Princeton University Orchestra Opens Season With Pillars of Sound
By Nancy Plum
With the opening of Princeton University’s Lewis Center for the Arts, there has been a new buzz of musical excitement in the community. One of the core University ensembles settling into the new state-of-the-art facility is the Princeton University Orchestra, which opened its 2017-18 season this past Friday and Saturday nights at Richardson Auditorium. Also celebrating conductor Michael Pratt’s 40th year leading the ensemble, the University Orchestra presented music of Mozart, Beethoven, and Mahler — works Pratt called “three sonic columns of sound” to usher in a “new era of music” at the University.
Pratt paid tribute to a piece he conducted his first year at Princeton by opening Friday night’s concert with Mozart’s Overture to The Magic Flute, which the orchestra also performed during the Lewis Center opening festival. Pratt took plenty of time with the dramatic opening chords, emphasizing the contrast between the traditional nobility and populist Singspiel style of the overture. Throughout the piece, violins were particularly clean, and accents were well placed. Light and clear wind solos were played by flutist Queenie Luo and oboist Ethan Petno.

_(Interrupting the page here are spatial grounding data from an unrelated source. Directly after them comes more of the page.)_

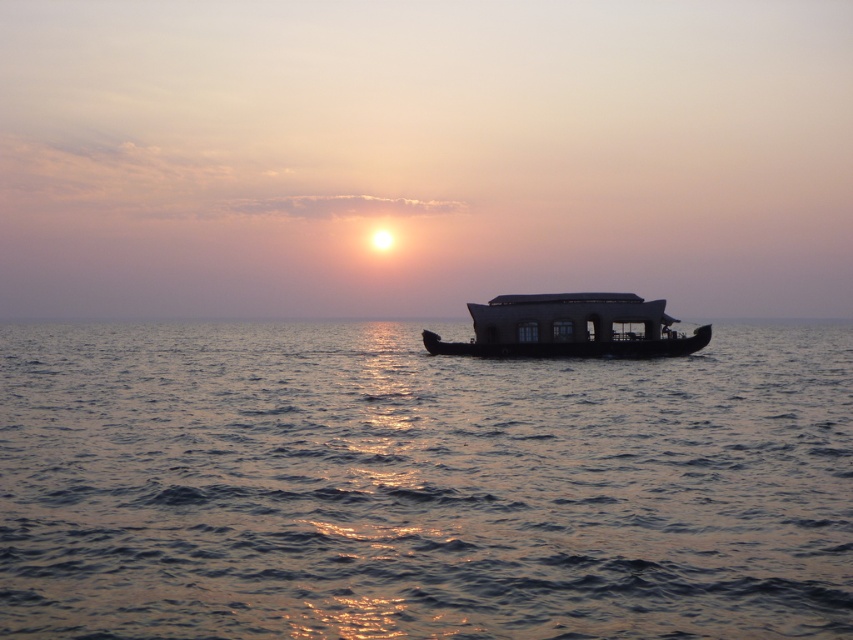 You are standing on the shore of the sunset scene and want to locate the blue water at center. According to the coordinates provided, where would you look relative to your position?

You should look towards the center of the scene at coordinates point (x=419, y=484) to find the blue water at center.

You are standing at the point closest to the camera in the sunset scene. Which point, point [643,499] or point [531,321], are you currently at?

You are at point [643,499] because it is closer to the camera than point [531,321]. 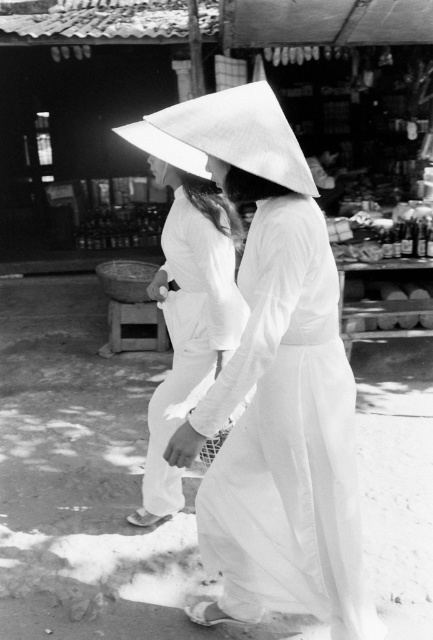 Question: Is white cotton dress at center thinner than white paper umbrella at center?

Choices:
 (A) no
 (B) yes

Answer: (B)

Question: Which is farther from the white paper umbrella at center?

Choices:
 (A) white matte ao dai at center
 (B) white cotton dress at center

Answer: (B)

Question: Which point is farther from the camera taking this photo?

Choices:
 (A) (338, 595)
 (B) (209, 96)

Answer: (A)

Question: Does white cotton dress at center have a lesser width compared to white paper umbrella at center?

Choices:
 (A) no
 (B) yes

Answer: (B)

Question: Which point is farther from the camera taking this photo?

Choices:
 (A) (190, 118)
 (B) (207, 356)

Answer: (B)

Question: Can you confirm if white cotton dress at center is wider than white paper umbrella at center?

Choices:
 (A) no
 (B) yes

Answer: (A) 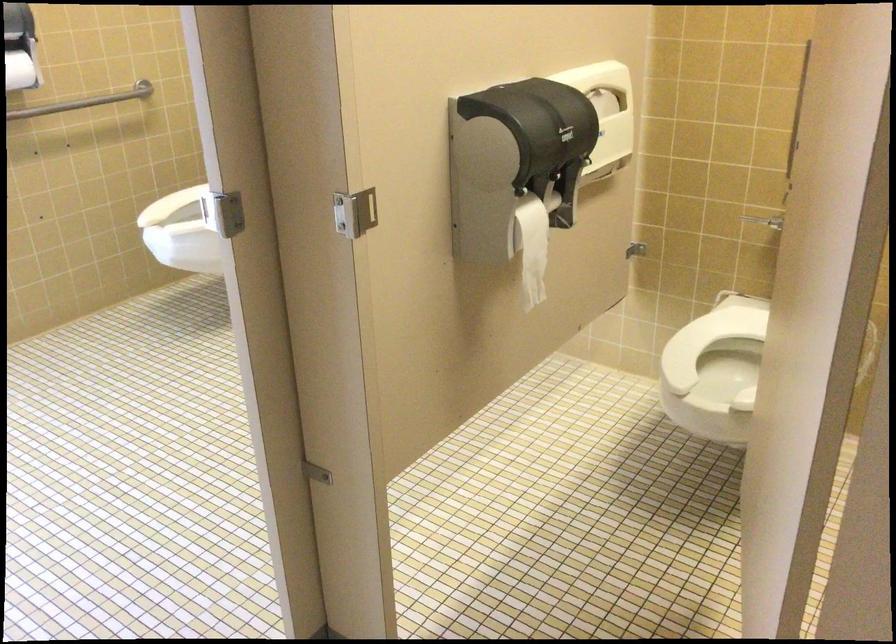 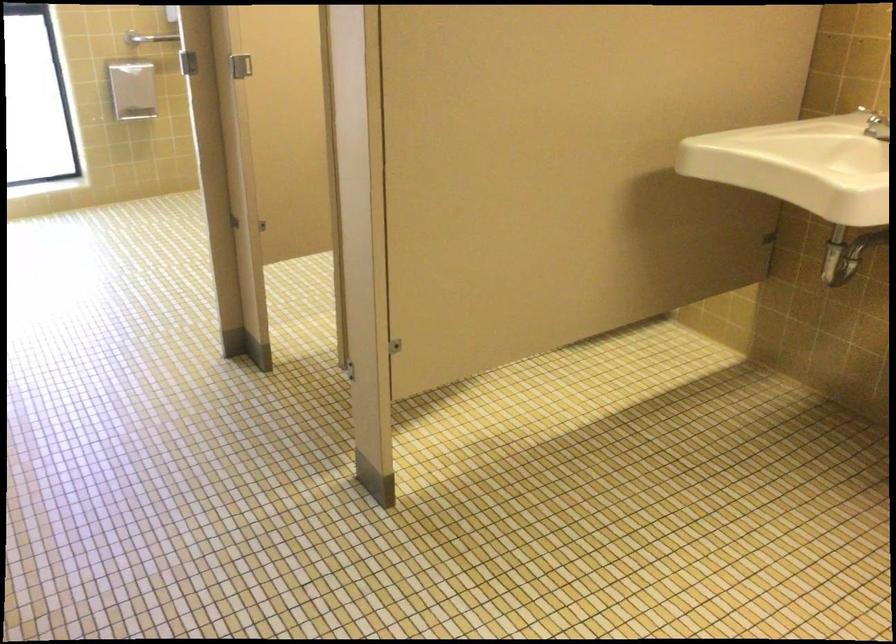 Question: I am providing you with two images of the same scene from different viewpoints. After the viewpoint changes to image2, which objects are now occluded?

Choices:
 (A) metal grab bar
 (B) metal stall latch
 (C) orange aluminum can
 (D) white toilet lid

Answer: (D)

The concert seemed to follow a path of symphonic development, beginning with the elegant simplicity of Mozart, passing through the stretched boundaries of Beethoven, and finally arriving at Mahler, the peak of revolutionary orchestral composition. Beethoven’s Piano Concerto No. 4 in G Major, the second work on the program, diverged from the instrumental concerti of the time by beginning with the soloist, rather than the orchestra. Guest pianist Geoffrey Burleson, a member of the Princeton music faculty, played the opening passages in stately and hymnlike fashion. The orchestra answered the soloist well, bringing out accents in the music. Burleson demonstrated a particularly fluid left hand in long running passages, playing a dramatic yet effortless first movement cadenza which was almost a sonata in itself. Keyboard agility was the hallmark of this concerto, and Burleson was consistent in maintaining a solid interplay with the orchestra. Pratt and Burleson were always in tandem, with the orchestra and soloist perfectly timed in the closing movement.
Gustav Mahler was most renowned for pushing symphonic form to the outer limits of orchestration and musical effect, but his compositional roots were in traditional Romantic forms. Mahler’s Symphony No. 1 in D Major was conventional in its four movements, but was infused with music from Mahler’s other works as well as traditional popular songs. The University Orchestra expanded to full forces onstage for this work, and began the symphony with an almost imperceptible drone in the violins contrasting with wind solos and a crisp trio of offstage trumpets. The “Days of Youth” referenced in the first movement featured bird calls effectively depicted by wind solos played by flutist Nicholas Ioffreda and oboist Ethan Petno. The more than one dozen celli brought a bit of spring to the music, aided by subtle and clean horns.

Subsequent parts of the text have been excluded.